Hi Tyler,
I understand you're frustrated here. As Jon says: "communication in the wikiverse is hard". Also, running a top 10 website is also hard.
Others have covered many of the other points, but I wanted to make sure I addressed one of the points that hasn't been covered yet:
On Thu, Mar 6, 2014 at 2:08 PM, Tyler Romeo tylerromeo@gmail.com wrote:
Changes to MediaWiki core should not have to take into account extensions that incorrectly rely on its interface, and a breakage in a deployed extension should result in an undeployment and a fix to that extension, not a revert of the core patch.
I wholeheartedly disagree with this. Changes to core should definitely take into account uses by widely-deployed extensions (where "widely-deployed" can either mean by installation count or by end-user count), even if the usage is "incorrect". We need to handle these things on a case by case basis, but in general, *all* of the following are options when a core change introduces an unintentional extension incompatibility: 1. Fix the extension quickly 2. Revert the change 3. Undeploy the extension until its fixed to be compatible with core
#3 is last and least.
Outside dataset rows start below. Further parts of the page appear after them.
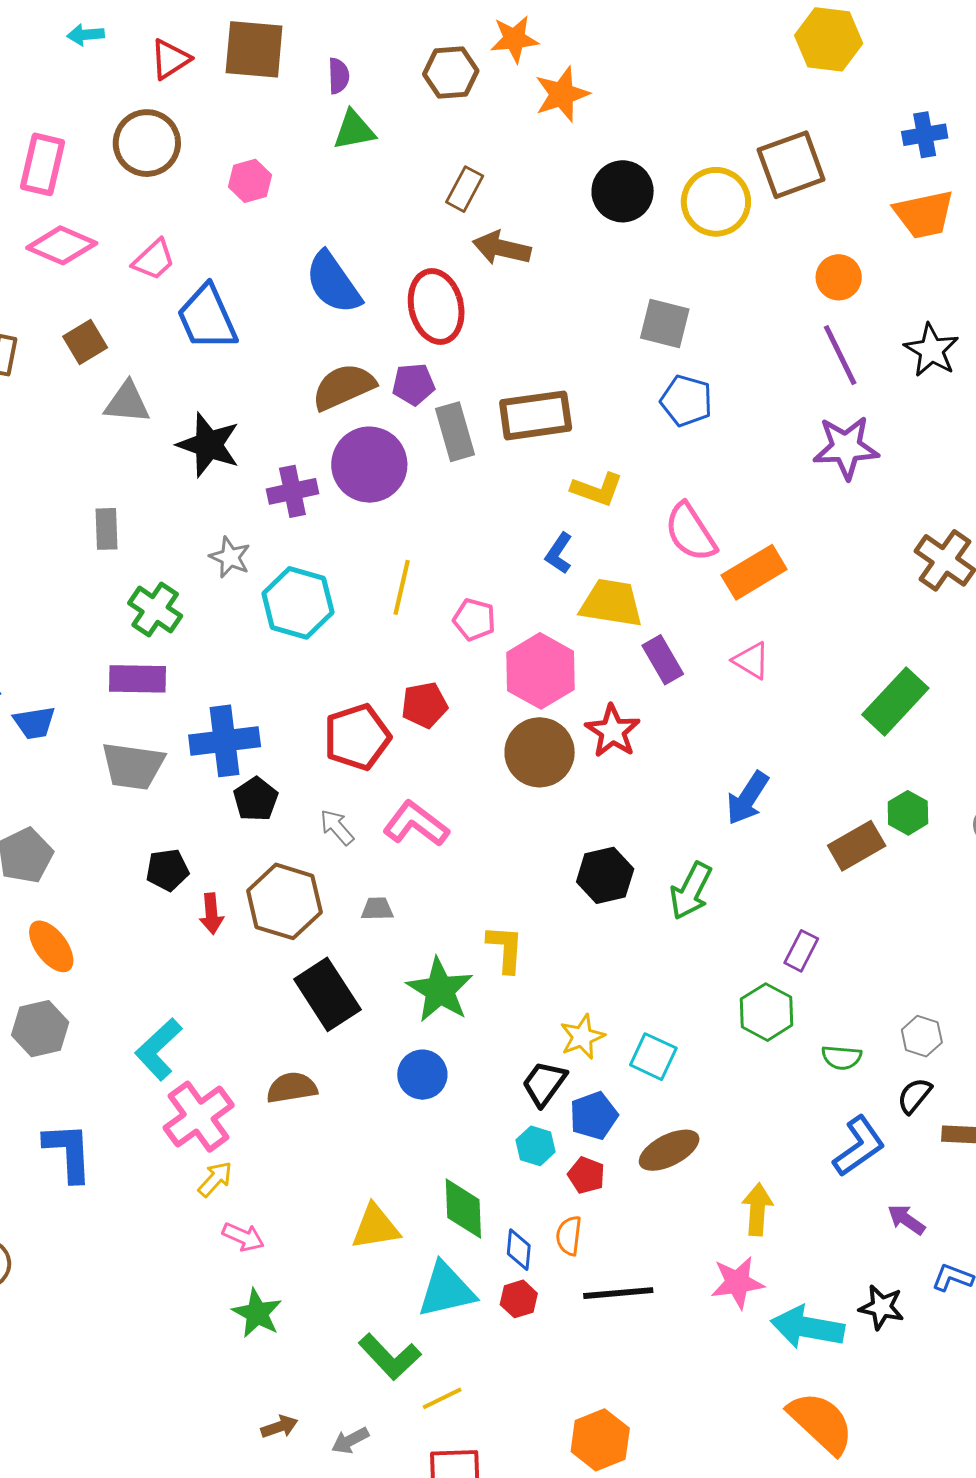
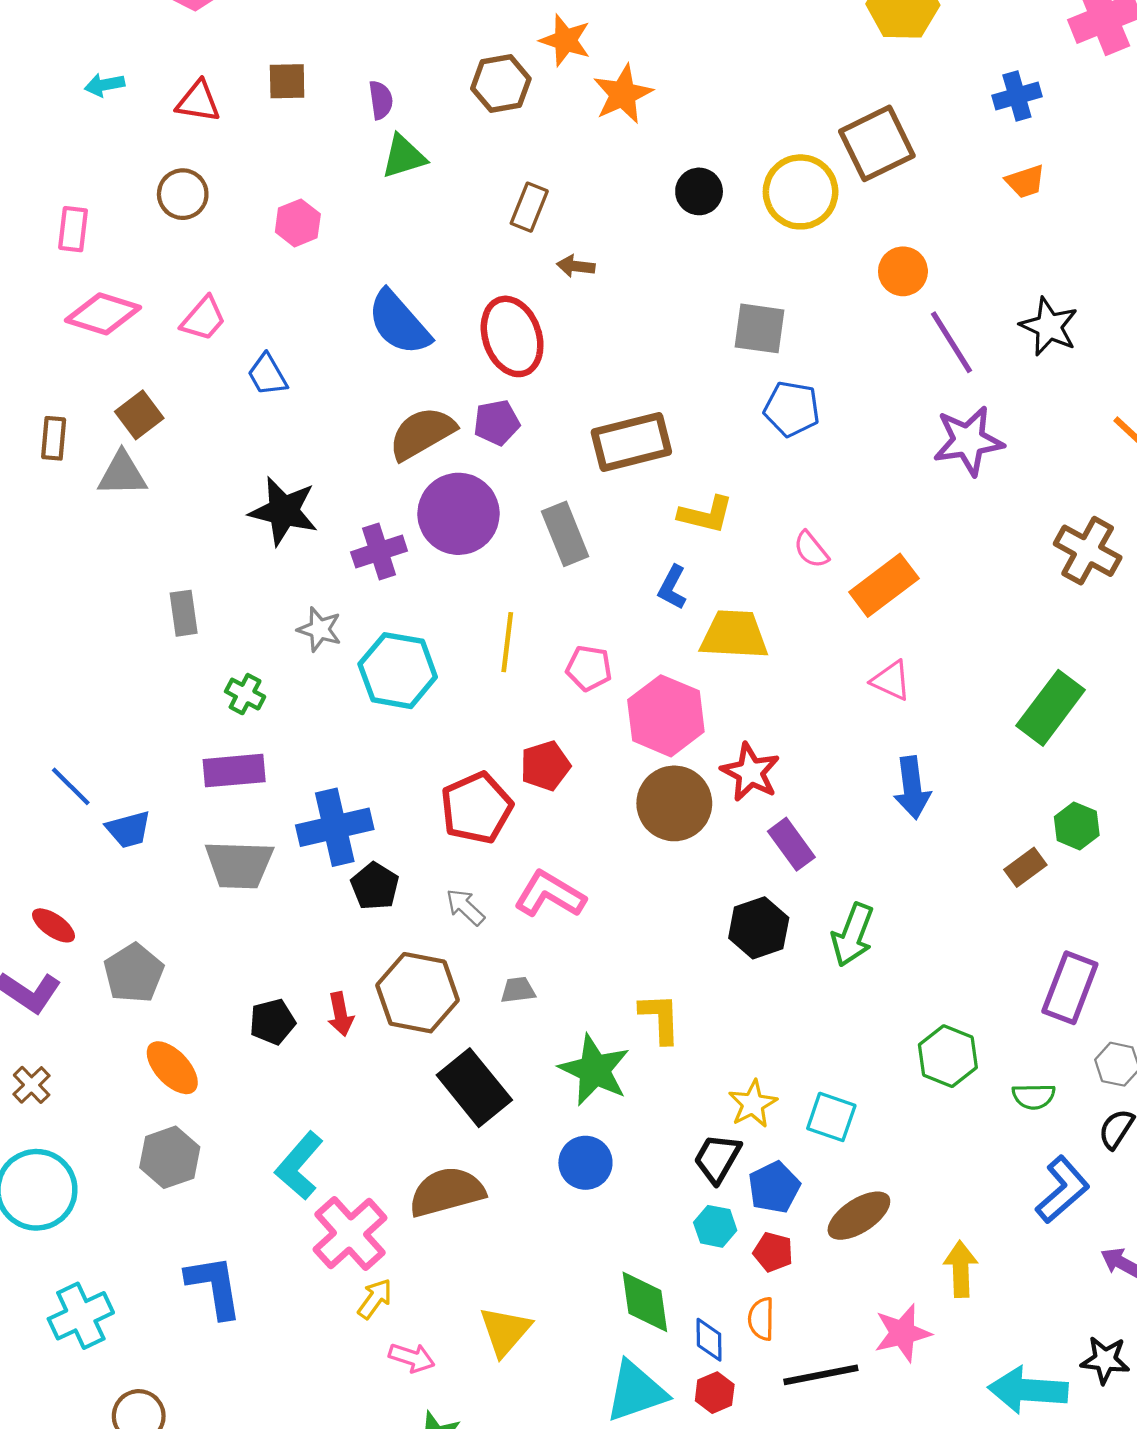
orange star: (514, 39) -> (565, 40), turned 30
brown square: (254, 49) -> (287, 81), size x0.6
red triangle: (170, 59) -> (198, 101), turned 48
brown circle: (147, 143) -> (183, 194), size x0.7
pink rectangle: (42, 164) -> (73, 229), size x0.7
black circle: (623, 191) -> (699, 191), size x0.7
orange trapezoid: (924, 214) -> (1025, 181), size x0.6
brown arrow: (502, 248) -> (576, 266), size x0.6
orange circle: (839, 277) -> (903, 271), moved
blue trapezoid: (207, 318) -> (267, 375), size x0.6
gray triangle: (127, 403) -> (122, 474), moved
gray rectangle: (455, 432) -> (565, 534), moved
pink semicircle: (690, 532) -> (811, 550), size x0.6
green cross: (155, 610) -> (245, 694), size x0.7
purple rectangle: (663, 660) -> (791, 844), moved
blue arrow: (748, 798) -> (912, 788), moved, turned -34
brown rectangle: (857, 846) -> (1025, 867), size x0.7
black pentagon: (167, 870) -> (272, 1022), moved
purple rectangle: (801, 951) -> (1070, 988), moved, size x1.6
brown semicircle: (292, 1088) -> (447, 1192), size x1.4
yellow triangle: (375, 1227) -> (505, 1331), moved, turned -34
pink star: (737, 1282) -> (902, 1333), moved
It should be exceedingly rare that we undeploy a long-running extension because of a newly-introduced core change.
It is often difficult to know exactly how core "should" be used, and sometimes, extension developers need to do things that seem hacky or wrong to achieve the desired result. It will often be the case that we'll need to continue to support misfeatures because breaking them would be too disruptive. Over time, if we improve our practices, this sort of tradeoff will need to happen less-and-less, but it does need to happen.
Drawing the analogy to wiki world, what has happened here is exactly this: https://en.wikipedia.org/wiki/Wikipedia:BOLD,_revert,_discuss_cycle
We're in the discuss part, which is actually where we should be.